DOI: 10.1055/sos-SD-121-00001

Higashihara, T.; Ueda, M.Science of Synthesis Knowledge Updates, (20104301.

General Introduction

Polyamides are defined as polymers containing amide linkages at monomer repeating units along main chains. They have been widely studied and commercialized since Ca­rothers of DuPont filed the first patents[‌1‌] in 1937 on synthetic polyamides, such as nylon-6,6, which is still one of the most important products and has a variety of uses. Poly­amides can be categorized into aliphatic (1), aliphatic–aromatic (2), and aromatic types (3) by the different sequences in their chemical structures, as shown in Scheme 1.

Scheme 1 Aliphatic, Aliphatic–Aromatic, and Aromatic Polyamides

Following the development of injection-molding, aliphatic polyamides have been widely used as engineering plastics. Aliphatic–aromatic polyamides have also been well studied and are of industrial importance. The later developed aromatic polyamides, the so-called super engineering plastics, are fiber-forming materials with the highest level of thermal stability found among organic polymers. Representative aromatic polyamides are poly­(m-phenylene isophthalamide) and poly(p-phenylene terephthalamide), which have the trade names Nomex and Kevlar, respectively.

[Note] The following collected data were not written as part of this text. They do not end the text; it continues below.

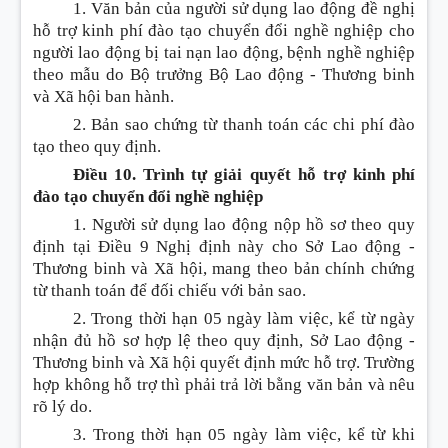
1. Văn bản của người sử dụng lao động đề nghị
hỗ trợ kinh phí đào tạo chuyển đổi nghề nghiệp cho
người lao động bị tai nạn lao động, bệnh nghề nghiệp
theo mẫu do Bộ trưởng Bộ Lao động - Thương binh
và Xã hội ban hành.
2. Bản sao chứng từ thanh toán các chi phí đào
tạo theo quy định.
Điều 10. Trình tự giải quyết hỗ trợ kinh phí
đào tạo chuyển đổi nghề nghiệp
1. Người sử dụng lao động nộp hồ sơ theo quy
định tại
Điều
9 Nghị định này cho
Sở
Lao động -
Thương binh và Xã hội, mang theo bản chính chứng
từ thanh toán để đối chiếu với bản sao.
2. Trong thời hạn 05 ngày làm việc, kể từ ngày
nhận đủ hồ sơ hợp lệ theo quy định, Sở Lao động -
Thương binh và Xã hội quyết định mức hỗ trợ. Trường
hợp không hỗ trợ thì phải trả lời bằng văn bản và nêu
rõ lý do.
3. Trong thời hạn 05 ngày làm việc, kể từ khi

Since there are many review articles on general synthetic approaches to poly­amides,[‌2‌‌7‌] this review emphasizes synthetic methods used to obtain aromatic poly­amides. It also focuses on recent advances in the formation of well-defined polyamides by condensative chain-growth polymerization, hyperbranched polymers by using ABx monomers, and dendrimers by divergent and convergent methods.